Bij co-ouderschap hebben beide ouders in principe recht op kinderopvangtoeslag, mits aan de overige voorwaarden wordt voldaan. Dit komt doordat het kind in beide huishoudens verblijft.
De inkomensafhankelijke combinatiekorting (IACK) is een korting op de inkomstenbelasting. Bij co-ouderschap kunnen beide ouders mogelijk recht hebben op de IACK, mits ze minimaal drie dagen per week de zorg voor de kinderen dragen. De IACK wordt per 2027 gefaseerd afgeschaft.
Ook bij co-ouderschap is er sprake van kinderalimentatie. De ouder met het hoogste inkomen betaalt een bijdrage aan de ouder met het laagste inkomen, om de financiële situaties zoveel mogelijk gelijk te trekken. De kinderbijslag wordt vaak beschouwd als een onderdeel van de totale kosten voor de kinderen en wordt bij de berekening van de alimentatie meegenomen.
Bij co-ouderschap worden de kosten voor de kinderen verdeeld op basis van de draagkracht van beide ouders. Er wordt onderscheid gemaakt tussen eigen kosten (kosten die elk huishouden voor zichzelf maakt) en te verdelen kosten (kosten die één ouder maakt voor het kind).
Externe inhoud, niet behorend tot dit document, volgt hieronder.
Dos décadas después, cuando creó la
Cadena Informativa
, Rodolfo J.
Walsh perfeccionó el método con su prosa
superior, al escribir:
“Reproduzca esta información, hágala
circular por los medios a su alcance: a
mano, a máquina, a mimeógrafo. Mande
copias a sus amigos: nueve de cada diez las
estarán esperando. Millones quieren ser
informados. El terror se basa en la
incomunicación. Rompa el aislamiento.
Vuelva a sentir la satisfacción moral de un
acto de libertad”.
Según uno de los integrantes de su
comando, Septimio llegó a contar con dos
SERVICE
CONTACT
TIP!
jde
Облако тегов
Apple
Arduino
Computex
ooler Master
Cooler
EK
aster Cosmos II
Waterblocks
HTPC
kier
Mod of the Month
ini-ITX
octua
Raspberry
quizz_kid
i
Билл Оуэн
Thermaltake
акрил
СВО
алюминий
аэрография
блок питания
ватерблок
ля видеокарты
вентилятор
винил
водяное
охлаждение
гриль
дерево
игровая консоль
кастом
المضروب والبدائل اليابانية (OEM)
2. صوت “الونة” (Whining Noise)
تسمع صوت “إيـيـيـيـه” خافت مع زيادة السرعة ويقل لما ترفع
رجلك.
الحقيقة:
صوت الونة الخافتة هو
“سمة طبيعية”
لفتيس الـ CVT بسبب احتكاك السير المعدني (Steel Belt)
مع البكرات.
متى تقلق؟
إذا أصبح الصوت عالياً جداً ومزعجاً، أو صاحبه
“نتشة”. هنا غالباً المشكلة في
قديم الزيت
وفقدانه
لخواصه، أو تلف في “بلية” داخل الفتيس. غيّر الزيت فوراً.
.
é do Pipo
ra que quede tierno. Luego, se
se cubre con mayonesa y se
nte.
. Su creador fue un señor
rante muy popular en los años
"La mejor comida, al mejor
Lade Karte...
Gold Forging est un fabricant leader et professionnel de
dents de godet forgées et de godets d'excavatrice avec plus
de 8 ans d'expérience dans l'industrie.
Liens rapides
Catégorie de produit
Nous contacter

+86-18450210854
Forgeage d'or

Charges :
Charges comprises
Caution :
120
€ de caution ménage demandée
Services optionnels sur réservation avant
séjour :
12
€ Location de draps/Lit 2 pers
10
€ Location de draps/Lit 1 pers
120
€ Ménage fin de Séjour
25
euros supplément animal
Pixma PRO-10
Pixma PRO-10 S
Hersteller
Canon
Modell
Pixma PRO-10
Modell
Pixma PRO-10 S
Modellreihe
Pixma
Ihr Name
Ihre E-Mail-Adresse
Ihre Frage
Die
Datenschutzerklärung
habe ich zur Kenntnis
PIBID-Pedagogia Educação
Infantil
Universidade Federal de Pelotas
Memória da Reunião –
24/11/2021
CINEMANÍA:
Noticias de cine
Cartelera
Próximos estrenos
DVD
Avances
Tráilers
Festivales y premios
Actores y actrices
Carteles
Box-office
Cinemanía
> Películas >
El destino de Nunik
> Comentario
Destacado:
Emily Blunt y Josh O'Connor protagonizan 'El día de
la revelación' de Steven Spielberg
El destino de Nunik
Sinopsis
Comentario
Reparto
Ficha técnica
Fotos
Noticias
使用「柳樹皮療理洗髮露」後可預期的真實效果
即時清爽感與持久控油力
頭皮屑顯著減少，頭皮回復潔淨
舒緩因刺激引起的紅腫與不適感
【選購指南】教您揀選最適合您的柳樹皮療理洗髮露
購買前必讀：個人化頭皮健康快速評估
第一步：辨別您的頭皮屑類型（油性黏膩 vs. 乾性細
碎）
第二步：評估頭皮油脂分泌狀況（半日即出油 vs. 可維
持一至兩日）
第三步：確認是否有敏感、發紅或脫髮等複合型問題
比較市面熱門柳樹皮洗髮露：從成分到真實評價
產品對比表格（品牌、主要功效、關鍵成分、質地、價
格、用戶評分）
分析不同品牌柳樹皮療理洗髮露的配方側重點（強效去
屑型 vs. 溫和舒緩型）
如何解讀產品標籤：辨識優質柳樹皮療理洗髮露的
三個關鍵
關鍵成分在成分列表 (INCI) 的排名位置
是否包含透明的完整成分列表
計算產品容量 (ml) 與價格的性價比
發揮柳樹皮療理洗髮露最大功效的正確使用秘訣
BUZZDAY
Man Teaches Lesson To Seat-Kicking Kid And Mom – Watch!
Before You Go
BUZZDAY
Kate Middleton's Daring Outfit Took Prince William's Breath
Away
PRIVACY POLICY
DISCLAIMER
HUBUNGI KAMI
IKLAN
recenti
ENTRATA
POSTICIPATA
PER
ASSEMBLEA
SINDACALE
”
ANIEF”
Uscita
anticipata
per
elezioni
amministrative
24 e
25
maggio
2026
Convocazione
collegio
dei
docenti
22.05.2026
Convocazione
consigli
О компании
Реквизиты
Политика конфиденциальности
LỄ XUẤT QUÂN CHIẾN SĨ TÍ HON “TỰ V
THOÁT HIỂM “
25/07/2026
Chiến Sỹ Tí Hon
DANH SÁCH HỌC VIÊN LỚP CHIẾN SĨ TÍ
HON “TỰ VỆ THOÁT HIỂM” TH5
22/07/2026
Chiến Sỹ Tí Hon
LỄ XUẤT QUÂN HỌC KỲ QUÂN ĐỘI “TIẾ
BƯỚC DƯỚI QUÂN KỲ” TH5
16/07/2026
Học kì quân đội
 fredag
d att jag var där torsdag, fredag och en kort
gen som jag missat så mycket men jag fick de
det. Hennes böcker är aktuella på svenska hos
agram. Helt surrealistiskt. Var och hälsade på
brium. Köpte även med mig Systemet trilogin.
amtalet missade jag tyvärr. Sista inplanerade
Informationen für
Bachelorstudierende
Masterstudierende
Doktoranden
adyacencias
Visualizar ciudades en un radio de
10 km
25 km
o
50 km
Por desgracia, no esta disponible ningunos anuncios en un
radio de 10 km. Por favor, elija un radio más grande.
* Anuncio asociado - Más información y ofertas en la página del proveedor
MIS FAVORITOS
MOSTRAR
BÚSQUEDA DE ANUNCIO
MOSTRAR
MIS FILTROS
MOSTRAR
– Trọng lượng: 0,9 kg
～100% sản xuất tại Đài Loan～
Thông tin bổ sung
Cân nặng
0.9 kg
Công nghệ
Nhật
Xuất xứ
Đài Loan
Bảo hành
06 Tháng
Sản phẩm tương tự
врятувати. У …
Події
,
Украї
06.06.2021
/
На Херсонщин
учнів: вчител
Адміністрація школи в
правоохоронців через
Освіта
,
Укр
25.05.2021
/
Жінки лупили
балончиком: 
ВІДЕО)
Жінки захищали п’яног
Te verdelen kosten kunnen worden verdeeld naar draagkracht, waarbij rekening wordt gehouden met de inkomens van beide ouders.
Het is van groot belang om de afspraken over de verdeling van de kinderbijslag en andere kosten vast te leggen in een ouderschapsplan. De Belastingdienst kan het ouderschapsplan opvragen om te controleren of de afspraken in overeenstemming zijn met de feitelijke situatie.
De verdeling van de kinderbijslag bij co-ouderschap kan complex zijn, maar met de juiste informatie en afspraken kan het overzichtelijk worden gehouden. Beide ouders hebben in principe recht op de helft van de kinderbijslag, maar de specifieke regels en mogelijkheden hangen af van de individuele situatie. Het is essentieel om de afspraken schriftelijk vast te leggen en rekening te houden met de gevolgen voor andere toeslagen en de alimentatie. Een goed ouderschapsplan is hierbij onmisbaar.